Présent à Angoulême, l’auteur fondit en larmes. Et pour cause : il n’existait pas de copie de ces planches et il n’était pas sûr d’arriver à les redessiner. Il y parvint cependant et l’album parut l’année suivante. Et puis clin d’œil du destin, il se consola avec le prix 77 du dessinateur étranger.

Mais toutes ses péripéties ont été vite oubliées. Car ce que tout le monde avait retenu, c’est la venue d’Hergé. Un grand moment. L’avenir s’annonçait radieux pour le salon… Mais quelques nuages électoraux commençaient à venir troubler ce beau ciel bleu. Les élections municipales de 1977 risquaient bien de tout changer…

  • Le palmarès 1977
  • Grand Prix : Joseph Gillain, dit Jijé
  • Dessinateur francais : Jean Giraud Moebius
  • Scénariste français : Jacques Lob
  • Dessinateur étranger : Wallace Wood
  • Scénariste étranger : Jan F.M. Willy Vandersteen (Belgique)
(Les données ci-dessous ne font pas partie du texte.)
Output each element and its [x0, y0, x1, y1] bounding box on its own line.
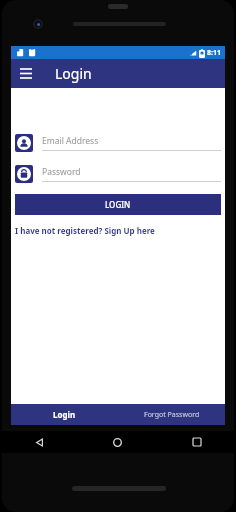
- button[interactable]: Open navigation menu: [11, 59, 41, 88]
- staticText: Password: [42, 166, 81, 178]
- button[interactable]: Home: [78, 431, 157, 453]
- staticText: Login: [53, 409, 76, 420]
- button[interactable]: Back: [0, 431, 78, 453]
- button[interactable]: Login: [11, 404, 118, 425]
- button[interactable]: Recent apps: [157, 431, 236, 453]
- staticText: Email Address: [42, 135, 99, 147]
- button[interactable]: I have not registered? Sign Up here: [15, 225, 155, 236]
- button[interactable]: Email Address: [42, 135, 221, 151]
- staticText: LOGIN: [105, 199, 131, 210]
- button[interactable]: Password: [42, 166, 221, 182]
- button[interactable]: LOGIN: [15, 194, 221, 215]
- staticText: I have not registered? Sign Up here: [15, 225, 155, 236]
- button[interactable]: Forgot Password: [118, 404, 225, 425]
- staticText: 8:11: [207, 48, 221, 58]
- staticText: Login: [55, 64, 92, 83]
- staticText: Forgot Password: [144, 410, 200, 420]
  • Espoir de la BD : Régis Franc
  • Œuvre réaliste française : Casque d’or par Annie Goetzinger (éditions Jacques Glénat)
  • Oeuvre comique française : Le baron noir par Yves Got et René Pétillon (éditions Yves Got)
  • Oeuvre réaliste étrangère : Les indiens par Hans Kresse, Hollande (éditions Casterman)
  • Oeuvre comique étrangère : Andy Capp : si c’est pas pire, ça ira ! par Reg Smythe, Grande-Bretagne (éditions Sagédition)
  • Prix promotion de la BD : Gérard Jourd’hui (producteur TF1)
  • Le jury 1977
  • Un journaliste : Pierre Veilletet (Sud-Ouest)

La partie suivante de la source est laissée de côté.